Top of DATASET EXTRACT

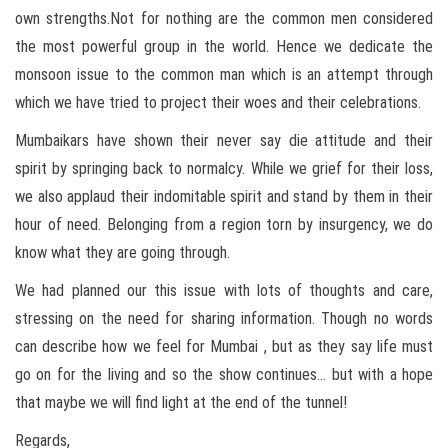
own strengths.Not for nothing are the common men considered
the most powerful group in the world. Hence we dedicate the
monsoon issue to the common man which is an attempt through
which we have tried to project their woes and their celebrations.
Mumbaikars have shown their never say die attitude and their
spirit by springing back to normalcy. While we grief for their loss,
we also applaud their indomitable spirit and stand by them in their
hour of need. Belonging from a region torn by insurgency, we do
know what they are going through.
We had planned our this issue with lots of thoughts and care,
stressing on the need for sharing information. Though no words
can describe how we feel for Mumbai , but as they say life must
go on for the living and so the show continues… but with a hope
that maybe we will find light at the end of the tunnel!
Regards,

Bottom of DATASET EXTRACT

--- YOUR OBJECTIVE ---
Apart from the images, every line above is to be given again exactly.

--- ANSWER TO THE EXERCISE ---
own strengths.Not for nothing are the common men considered
the most powerful group in the world. Hence we dedicate the
monsoon issue to the common man which is an attempt through
which we have tried to project their woes and their celebrations.
Mumbaikars have shown their never say die attitude and their
spirit by springing back to normalcy. While we grief for their loss,
we also applaud their indomitable spirit and stand by them in their
hour of need. Belonging from a region torn by insurgency, we do
know what they are going through.
We had planned our this issue with lots of thoughts and care,
stressing on the need for sharing information. Though no words
can describe how we feel for Mumbai , but as they say life must
go on for the living and so the show continues… but with a hope
that maybe we will find light at the end of the tunnel!
Regards,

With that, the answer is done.